10. Смерть и поединок

 Жизнь Фомы постепенно начала налаживаться. Работники приюта помогли устроиться ему грузчиком уже официально в большой строительный магазин, правда, в другой, не в тот, где ему посчастливилось подрабатывать. Труд этот был тяжелым: ящики с керамической плиткой, рулоны линолеума и мешки с цементом весили немало. Коллектив оказался большим и недружным, но очень скоро Фома влился в небольшую компанию, где мужики вели себя относительно сносно. И если исключить жутко неудобную обувь, которую заставляли носить по охране труда, то, в принципе, все было ничего. А главное: платили по меркам Фомы абсолютно нормально. Вскорости он даже собирался, поднакопив немного денег, снять комнату в каком-нибудь общежитии или квартире.


      Операцию Марии провели успешно. Клим оплатил все и даже на отдельную палату не поскупился.


      В день выписки Фома отпросился пораньше с работы, в три часа: было решено отпраздновать успешную операцию, накрыв «поляну» прямо возле коллектора, на том самом месте, где когда-то он проставлялся за «прописку». Это был важный день в его жизни, настоящий праздник: Фома сам себе доказал, что добро можно делать разными способами, порою даже не самыми лучшими.


      Он решил купить цветов. И пусть это кому-то показалось бы глупым, но ни один праздник по меркам Фомы не должен был происходить без подобного украшения. Тем более Фома был уверен, что тете Маше такой подарок точно понравится. «Цветы в канализации» – звучало странно и неуместно, но «люди в канализации» – звучало еще хуже, однако имело место быть не смотря ни на что.


      Октябрь выдался очень теплым и солнечным.

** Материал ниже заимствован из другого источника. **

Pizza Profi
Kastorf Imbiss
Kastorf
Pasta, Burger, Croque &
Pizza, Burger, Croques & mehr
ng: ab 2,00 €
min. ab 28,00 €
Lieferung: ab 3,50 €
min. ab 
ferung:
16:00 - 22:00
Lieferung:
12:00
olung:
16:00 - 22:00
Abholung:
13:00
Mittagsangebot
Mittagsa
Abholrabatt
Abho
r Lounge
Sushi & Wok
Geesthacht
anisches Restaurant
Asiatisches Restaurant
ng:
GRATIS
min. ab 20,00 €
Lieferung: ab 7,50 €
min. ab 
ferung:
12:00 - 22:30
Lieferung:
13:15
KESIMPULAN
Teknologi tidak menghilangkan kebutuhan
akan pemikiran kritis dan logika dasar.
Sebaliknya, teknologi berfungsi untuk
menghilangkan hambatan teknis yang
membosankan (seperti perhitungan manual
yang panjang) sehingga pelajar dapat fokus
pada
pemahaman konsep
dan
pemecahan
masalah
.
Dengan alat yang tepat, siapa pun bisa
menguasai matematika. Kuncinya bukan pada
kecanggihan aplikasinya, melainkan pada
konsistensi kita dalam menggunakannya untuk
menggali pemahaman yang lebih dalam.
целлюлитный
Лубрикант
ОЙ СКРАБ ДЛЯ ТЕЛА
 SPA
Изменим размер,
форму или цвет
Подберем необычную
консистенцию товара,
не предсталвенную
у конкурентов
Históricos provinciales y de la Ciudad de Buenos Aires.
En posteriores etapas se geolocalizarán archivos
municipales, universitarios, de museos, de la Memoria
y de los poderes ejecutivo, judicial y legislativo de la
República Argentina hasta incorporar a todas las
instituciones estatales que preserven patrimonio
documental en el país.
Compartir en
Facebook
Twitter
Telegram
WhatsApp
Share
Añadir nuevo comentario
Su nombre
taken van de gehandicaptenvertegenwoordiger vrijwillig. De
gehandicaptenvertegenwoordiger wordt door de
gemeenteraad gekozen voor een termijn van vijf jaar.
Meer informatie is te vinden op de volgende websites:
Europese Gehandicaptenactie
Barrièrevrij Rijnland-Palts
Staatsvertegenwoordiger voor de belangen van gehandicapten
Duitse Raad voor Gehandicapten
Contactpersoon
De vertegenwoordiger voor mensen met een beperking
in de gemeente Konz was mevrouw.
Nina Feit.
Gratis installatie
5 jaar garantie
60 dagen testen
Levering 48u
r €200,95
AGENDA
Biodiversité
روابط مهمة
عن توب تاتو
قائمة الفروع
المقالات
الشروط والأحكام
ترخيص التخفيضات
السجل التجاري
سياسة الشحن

Фома шел по улице с букетом из семи роз и с удовольствием подставлял лицо навстречу лучам – последним отголоскам осеннего благоденствия.


      Вот пункт приема цветного металла, где обычно получает свою прибыль Шурик, вон в той стороне гаражи, где подрабатывает Захар, вон там, за домами, двор с большой мусоркой, где так часто бывает тетя Маша, и только рынок Яна находится далеко – стабильность. Фома прошел через пустырь, предусмотрительно обходя пятачки с крапивой, облюбовавшей тенистые места под невысокими кустами. Еще несколько десятков метров – и его первое уличное пристанище наконец-то показалось в начинающей желтеть траве.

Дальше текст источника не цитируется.